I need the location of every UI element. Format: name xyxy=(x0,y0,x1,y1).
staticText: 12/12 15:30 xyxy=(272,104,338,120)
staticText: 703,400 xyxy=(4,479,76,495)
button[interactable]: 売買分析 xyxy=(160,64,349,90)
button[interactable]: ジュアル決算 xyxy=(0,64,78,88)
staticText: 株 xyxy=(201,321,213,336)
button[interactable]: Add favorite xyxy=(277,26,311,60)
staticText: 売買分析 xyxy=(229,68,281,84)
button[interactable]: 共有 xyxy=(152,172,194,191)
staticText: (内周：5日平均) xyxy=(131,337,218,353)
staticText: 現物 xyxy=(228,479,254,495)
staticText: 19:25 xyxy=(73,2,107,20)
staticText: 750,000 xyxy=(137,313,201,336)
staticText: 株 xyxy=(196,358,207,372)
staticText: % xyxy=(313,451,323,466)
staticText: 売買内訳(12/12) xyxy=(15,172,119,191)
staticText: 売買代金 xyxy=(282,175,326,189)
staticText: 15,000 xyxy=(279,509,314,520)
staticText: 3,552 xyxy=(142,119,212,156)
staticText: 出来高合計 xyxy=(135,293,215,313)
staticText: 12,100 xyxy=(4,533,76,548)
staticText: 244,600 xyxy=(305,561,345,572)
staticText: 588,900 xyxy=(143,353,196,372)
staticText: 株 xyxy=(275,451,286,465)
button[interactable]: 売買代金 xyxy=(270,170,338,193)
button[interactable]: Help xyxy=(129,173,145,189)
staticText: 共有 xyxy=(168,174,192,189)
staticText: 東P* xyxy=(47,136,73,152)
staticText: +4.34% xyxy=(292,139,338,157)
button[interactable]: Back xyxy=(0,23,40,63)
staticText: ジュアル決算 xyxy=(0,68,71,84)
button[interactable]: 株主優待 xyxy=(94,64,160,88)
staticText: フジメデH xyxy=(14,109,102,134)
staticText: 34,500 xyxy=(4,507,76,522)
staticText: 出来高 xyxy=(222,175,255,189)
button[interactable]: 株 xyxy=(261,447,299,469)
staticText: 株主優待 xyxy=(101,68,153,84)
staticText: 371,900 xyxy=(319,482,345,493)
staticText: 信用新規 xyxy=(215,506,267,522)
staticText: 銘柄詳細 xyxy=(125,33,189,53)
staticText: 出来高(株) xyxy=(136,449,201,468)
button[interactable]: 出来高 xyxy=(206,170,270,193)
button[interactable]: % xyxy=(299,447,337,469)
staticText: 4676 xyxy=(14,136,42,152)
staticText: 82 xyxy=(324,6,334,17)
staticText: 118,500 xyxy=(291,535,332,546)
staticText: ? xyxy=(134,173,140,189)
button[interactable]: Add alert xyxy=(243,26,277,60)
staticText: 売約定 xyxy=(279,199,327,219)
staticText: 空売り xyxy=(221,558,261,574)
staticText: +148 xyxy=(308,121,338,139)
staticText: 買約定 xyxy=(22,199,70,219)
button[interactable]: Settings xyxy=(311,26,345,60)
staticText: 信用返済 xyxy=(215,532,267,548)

=======

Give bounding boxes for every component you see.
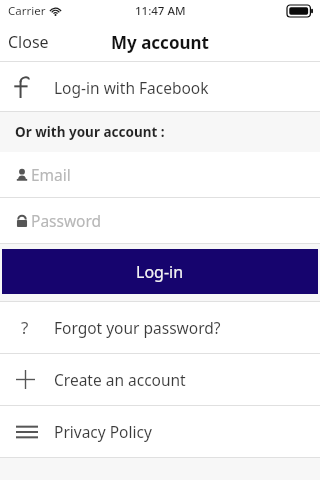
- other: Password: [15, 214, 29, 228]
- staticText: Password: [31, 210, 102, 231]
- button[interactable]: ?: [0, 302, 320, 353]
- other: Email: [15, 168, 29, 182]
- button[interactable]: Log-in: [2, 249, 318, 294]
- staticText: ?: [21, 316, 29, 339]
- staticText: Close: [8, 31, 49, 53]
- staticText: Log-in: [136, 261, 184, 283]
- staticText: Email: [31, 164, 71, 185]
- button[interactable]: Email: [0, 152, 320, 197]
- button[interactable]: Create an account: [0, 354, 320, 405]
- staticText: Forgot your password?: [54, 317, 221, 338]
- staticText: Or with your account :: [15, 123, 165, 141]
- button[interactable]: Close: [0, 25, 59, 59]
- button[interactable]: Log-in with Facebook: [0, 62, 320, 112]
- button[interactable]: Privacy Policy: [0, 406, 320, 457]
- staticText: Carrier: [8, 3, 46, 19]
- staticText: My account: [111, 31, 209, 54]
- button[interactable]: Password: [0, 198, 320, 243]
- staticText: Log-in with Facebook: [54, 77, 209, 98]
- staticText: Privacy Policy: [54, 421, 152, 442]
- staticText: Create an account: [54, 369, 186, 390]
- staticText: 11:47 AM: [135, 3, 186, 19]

=======

TRY IT: Wherever the word "売買代金" appears in the data, return the whole line.

SOLUTION:
staticText: 売買代金 xyxy=(282,175,326,189)
button[interactable]: 売買代金 xyxy=(270,170,338,193)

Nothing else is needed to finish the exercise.